Is there any way to do cross-domain request from javascript and access the type of error response(401, 404, etc.) that it might generate

I tried using jquery.ajax but it fails silently whenever there is an error response
No, this is not possible without any workaround.
When making cross-domain (JSONP) requests, jQuery doesn't trigger an error event, see this answer on SO.
If it's sufficient for you to know that there was an error (without getting additional info), you could try something like this, combined with this.
If you really need the HTTP status code, you will have to work server-side, i.e. use your own server as a proxy to get the cross-domain resource. Then you can send additional info to JS using the JSONP callback; see this solution on SO.
Sorry for posting so many links, but I guess that's better than quotations... ;)

Difference jsonp and simple get request (cross domain)

I have to send (and receive) certain data to a server using JQuery and JSON.
Works so far, but not cross domain, and it has to be cross domain.
I looked how to solve this and found JSONP. As far as I see, using JSONP I have to send the callback and the data using GET (JQuery allows to use "POST" as method, but when I inspect web traffic I see it is sending actually GET and everyting as parameter).
JSONP also requires changes in the server, because they are expecting a POST request with JSON data, and they have to implement something to process the JSONP GET request.
So I'm wondering what's the difference between this and sending the data as key value parameters in GET request?
Is the difference the possibility to use a callback? Or what exactly?
Sorry a bit lost... thanks in advance
JSONP is not a form submission. It is a way of telling the server via a GET request how to generate the content for a script tag. The data returned is a payload of JavaScript (not just JSON!) with a function call to a callback which you (by convention) reference in the GET request.

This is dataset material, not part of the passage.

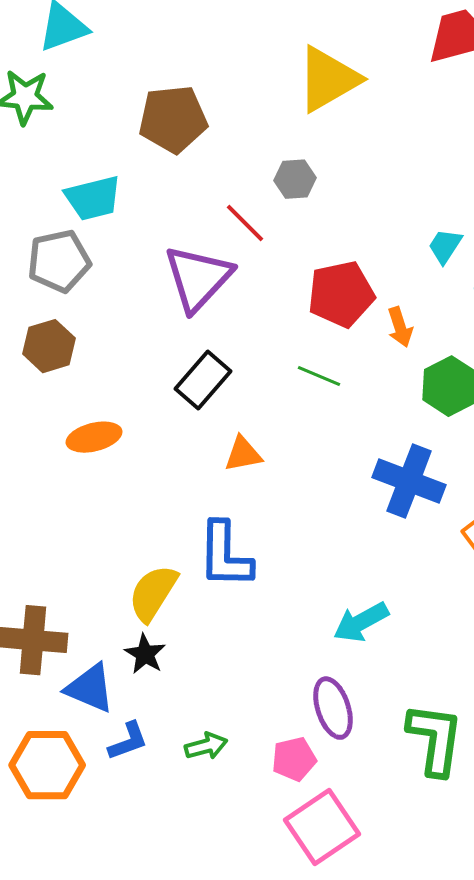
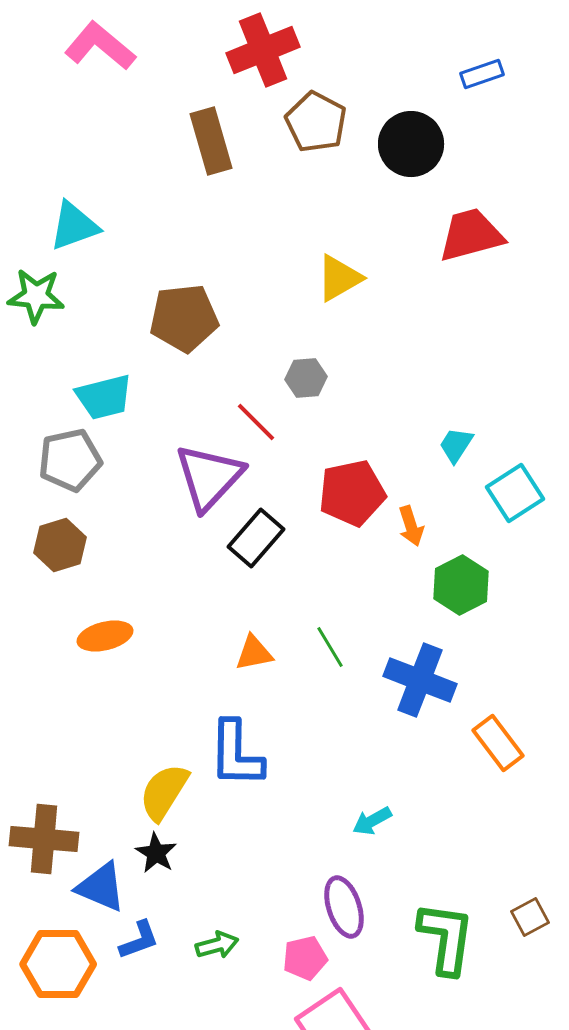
yellow triangle: (328, 79) -> (339, 278), size x0.7
green line: (319, 376) -> (330, 647), moved, turned 36
black rectangle: (203, 380) -> (256, 538), moved
cyan arrow: (361, 622) -> (372, 821), size x0.7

JSONP works because it is a hack that doesn't use AJAX. It isn't AJAX and you should not confuse it for such because it does not use a XMLHttpRequest at any point to send the data. That is how it gets around the Same Origin Policy.

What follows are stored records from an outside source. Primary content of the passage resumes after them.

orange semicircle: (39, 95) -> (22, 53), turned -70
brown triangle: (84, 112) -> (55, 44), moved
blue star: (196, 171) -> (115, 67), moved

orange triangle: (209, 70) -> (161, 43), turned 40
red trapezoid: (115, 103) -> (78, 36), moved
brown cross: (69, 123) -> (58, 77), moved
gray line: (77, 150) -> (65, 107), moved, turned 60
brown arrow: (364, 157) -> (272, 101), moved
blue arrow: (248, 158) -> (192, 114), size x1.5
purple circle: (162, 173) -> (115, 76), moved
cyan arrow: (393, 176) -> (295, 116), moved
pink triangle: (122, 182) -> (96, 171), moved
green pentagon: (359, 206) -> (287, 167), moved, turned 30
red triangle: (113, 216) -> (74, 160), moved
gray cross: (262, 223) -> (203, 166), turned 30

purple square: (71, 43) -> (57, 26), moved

Depending on the browsers you have to support, you can implement Cross-Origin Resource Sharing headers on the server side which will let you use normal AJAX calls across trusted domains. Most browsers (IE8, Firefox 3.5+, etc.) will support CORS.

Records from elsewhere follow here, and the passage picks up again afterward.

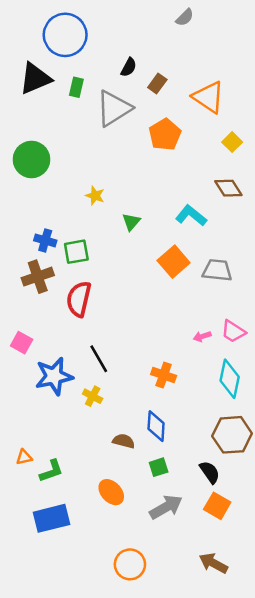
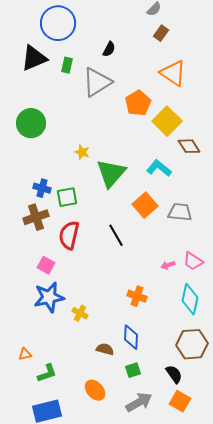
brown rectangle: (157, 83) -> (161, 33), moved
yellow square: (232, 142) -> (167, 121), moved, size x1.8
green triangle: (131, 222) -> (111, 173), size x2.0
pink square: (22, 343) -> (46, 265), moved
black line: (99, 359) -> (116, 235), moved
orange triangle: (24, 457) -> (25, 354), moved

Another solution you can use if you don't want to use CORS or JSONP is to write a PHP script or Java servlet that will act as a proxy. That's as simple as opening a new connection from the script, copying all of the incoming parameters from your AJAX code onto the request and then dumping the response back at the end of your script.
I found an answer that worked for me with the cross-domain issue and JSON (not JSONP).
I simply used:
header('Access-Control-Allow-Origin: *');
inside my json file (file.php) and called it like this:
var serviceURL = 'http://your-domain.com/your/json/location.php'
$.getJSON(serviceURL,function (data) {
var entries = data;
//do your stuff here using your entries in json
});
BTW: this is a receiving process, not sending.